### Extracted entries:
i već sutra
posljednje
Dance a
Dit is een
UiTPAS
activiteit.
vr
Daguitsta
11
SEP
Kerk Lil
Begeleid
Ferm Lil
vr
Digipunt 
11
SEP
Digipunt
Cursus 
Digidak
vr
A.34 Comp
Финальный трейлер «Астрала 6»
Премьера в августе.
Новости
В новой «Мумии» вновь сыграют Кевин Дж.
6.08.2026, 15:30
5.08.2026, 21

...

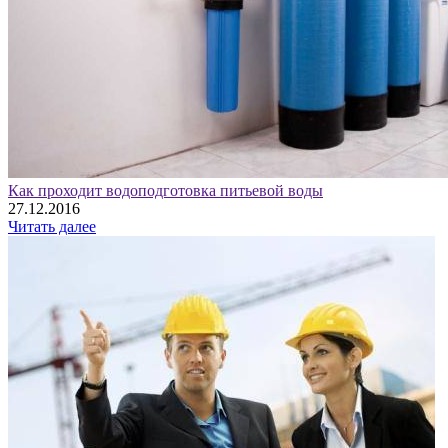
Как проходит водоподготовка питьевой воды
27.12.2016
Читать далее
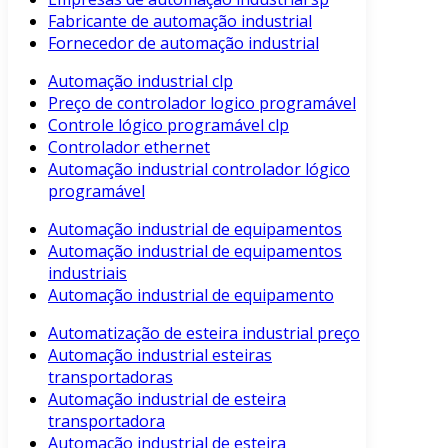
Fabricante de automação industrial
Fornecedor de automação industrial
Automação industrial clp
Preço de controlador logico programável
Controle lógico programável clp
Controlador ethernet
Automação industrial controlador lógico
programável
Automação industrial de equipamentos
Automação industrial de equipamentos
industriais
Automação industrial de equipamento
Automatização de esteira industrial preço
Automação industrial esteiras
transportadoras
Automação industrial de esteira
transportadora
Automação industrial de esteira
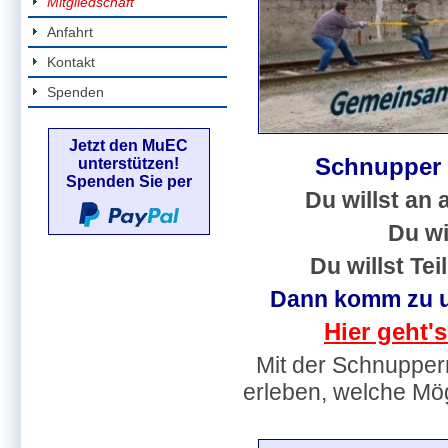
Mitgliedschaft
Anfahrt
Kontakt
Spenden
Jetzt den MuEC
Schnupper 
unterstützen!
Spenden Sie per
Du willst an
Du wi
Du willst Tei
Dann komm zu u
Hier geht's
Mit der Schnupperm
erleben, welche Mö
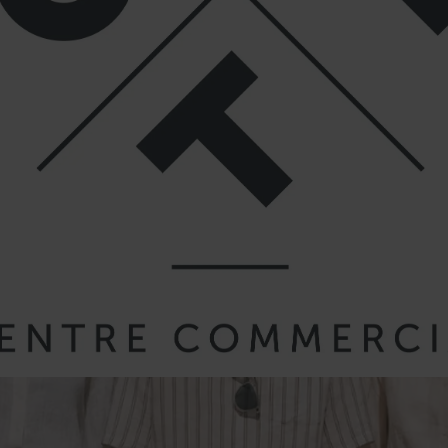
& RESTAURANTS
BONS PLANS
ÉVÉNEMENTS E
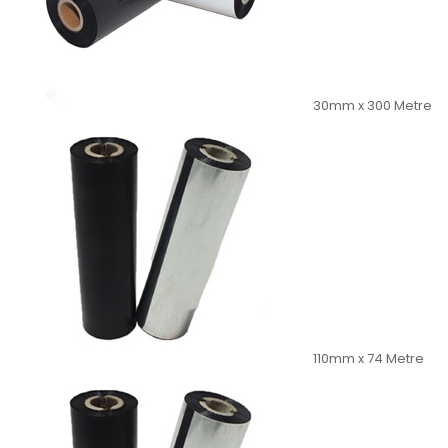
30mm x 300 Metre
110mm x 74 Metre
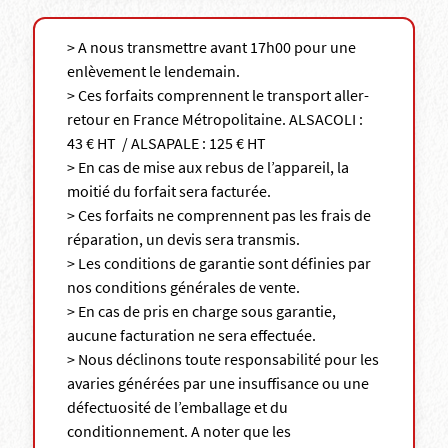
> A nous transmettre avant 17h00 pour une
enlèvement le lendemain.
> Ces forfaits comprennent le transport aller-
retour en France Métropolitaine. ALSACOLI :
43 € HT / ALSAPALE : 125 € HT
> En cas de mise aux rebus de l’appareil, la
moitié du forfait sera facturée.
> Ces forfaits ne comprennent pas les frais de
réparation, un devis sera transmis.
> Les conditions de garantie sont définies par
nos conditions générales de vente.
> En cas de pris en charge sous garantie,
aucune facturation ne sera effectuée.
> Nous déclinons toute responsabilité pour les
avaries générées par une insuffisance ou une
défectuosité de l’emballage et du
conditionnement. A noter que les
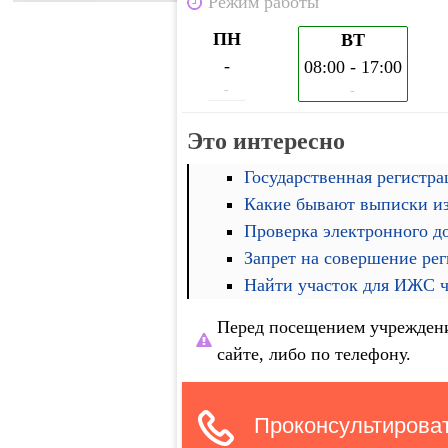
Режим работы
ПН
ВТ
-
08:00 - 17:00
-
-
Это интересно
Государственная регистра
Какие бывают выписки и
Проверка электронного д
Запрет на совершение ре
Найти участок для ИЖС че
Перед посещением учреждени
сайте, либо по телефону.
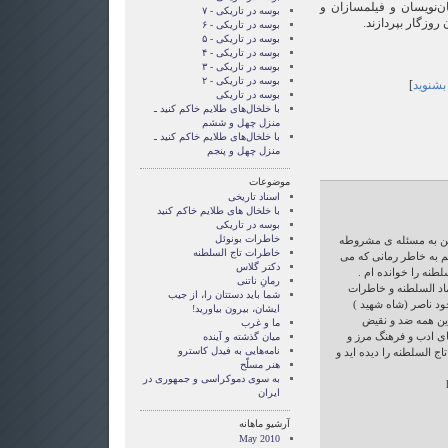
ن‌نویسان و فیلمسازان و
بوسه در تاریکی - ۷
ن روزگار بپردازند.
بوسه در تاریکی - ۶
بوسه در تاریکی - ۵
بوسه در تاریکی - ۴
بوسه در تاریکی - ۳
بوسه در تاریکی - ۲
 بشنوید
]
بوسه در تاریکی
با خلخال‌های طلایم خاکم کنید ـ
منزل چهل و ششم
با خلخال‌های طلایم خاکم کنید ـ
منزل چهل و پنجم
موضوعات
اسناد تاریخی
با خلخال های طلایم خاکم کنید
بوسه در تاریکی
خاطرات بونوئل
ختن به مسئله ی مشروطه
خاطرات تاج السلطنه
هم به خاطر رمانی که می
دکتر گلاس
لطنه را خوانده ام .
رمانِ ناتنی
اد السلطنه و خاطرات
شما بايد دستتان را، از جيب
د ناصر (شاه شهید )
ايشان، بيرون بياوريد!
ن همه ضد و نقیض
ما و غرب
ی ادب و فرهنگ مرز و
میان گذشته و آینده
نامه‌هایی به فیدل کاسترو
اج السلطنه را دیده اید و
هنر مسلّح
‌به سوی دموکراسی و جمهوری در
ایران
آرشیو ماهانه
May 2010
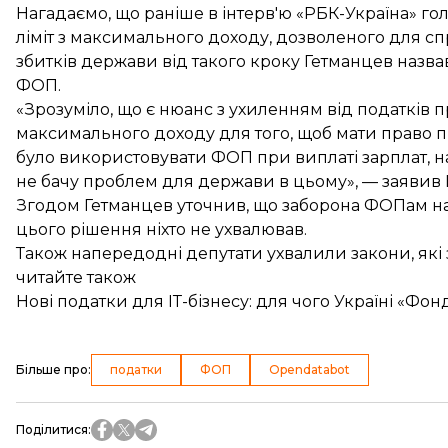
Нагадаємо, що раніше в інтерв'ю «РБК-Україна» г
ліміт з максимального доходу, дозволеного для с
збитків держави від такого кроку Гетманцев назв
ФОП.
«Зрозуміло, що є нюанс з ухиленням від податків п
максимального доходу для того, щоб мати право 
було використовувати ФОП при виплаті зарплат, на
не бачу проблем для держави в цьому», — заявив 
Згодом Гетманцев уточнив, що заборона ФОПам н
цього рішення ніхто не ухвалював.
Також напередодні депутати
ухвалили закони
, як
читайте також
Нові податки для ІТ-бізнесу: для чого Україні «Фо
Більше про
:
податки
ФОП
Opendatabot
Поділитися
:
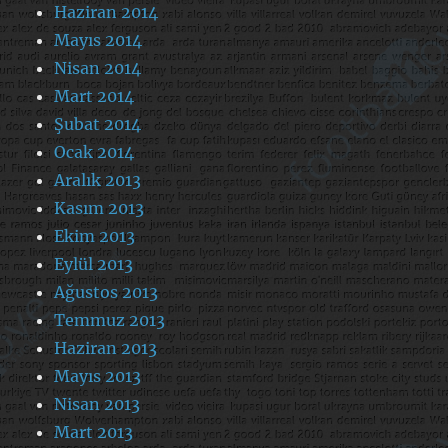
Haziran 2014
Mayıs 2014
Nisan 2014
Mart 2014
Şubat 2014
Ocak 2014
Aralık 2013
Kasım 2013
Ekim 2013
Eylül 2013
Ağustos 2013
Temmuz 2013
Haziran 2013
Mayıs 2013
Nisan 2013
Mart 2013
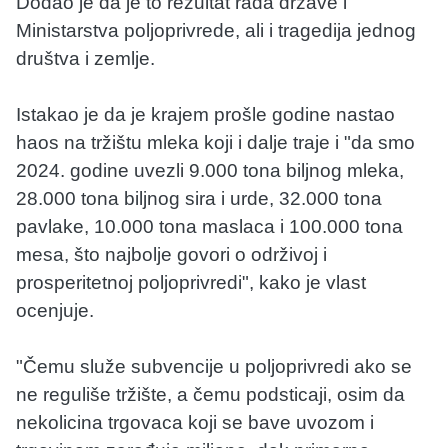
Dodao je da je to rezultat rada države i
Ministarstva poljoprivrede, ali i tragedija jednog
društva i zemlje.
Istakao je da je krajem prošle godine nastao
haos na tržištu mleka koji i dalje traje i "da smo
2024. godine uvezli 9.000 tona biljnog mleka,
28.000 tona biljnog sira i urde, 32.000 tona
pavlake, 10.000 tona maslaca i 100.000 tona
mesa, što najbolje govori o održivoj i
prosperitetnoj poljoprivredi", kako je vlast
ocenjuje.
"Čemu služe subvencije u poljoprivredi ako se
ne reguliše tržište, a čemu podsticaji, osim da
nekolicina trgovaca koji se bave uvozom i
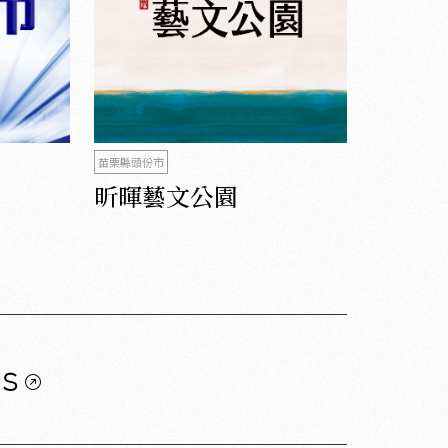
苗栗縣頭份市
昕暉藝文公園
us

### Task details:
Please reproduce exactly the lines in the listing above from the one containing "i već sutra" through the one containing "5.08.2026, 21", both included, and nothing more.

### Answer for the task:
i već sutra
posljednje
Dance a
Dit is een
UiTPAS
activiteit.
vr
Daguitsta
11
SEP
Kerk Lil
Begeleid
Ferm Lil
vr
Digipunt 
11
SEP
Digipunt
Cursus 
Digidak
vr
A.34 Comp
Финальный трейлер «Астрала 6»
Премьера в августе.
Новости
В новой «Мумии» вновь сыграют Кевин Дж.
6.08.2026, 15:30
5.08.2026, 21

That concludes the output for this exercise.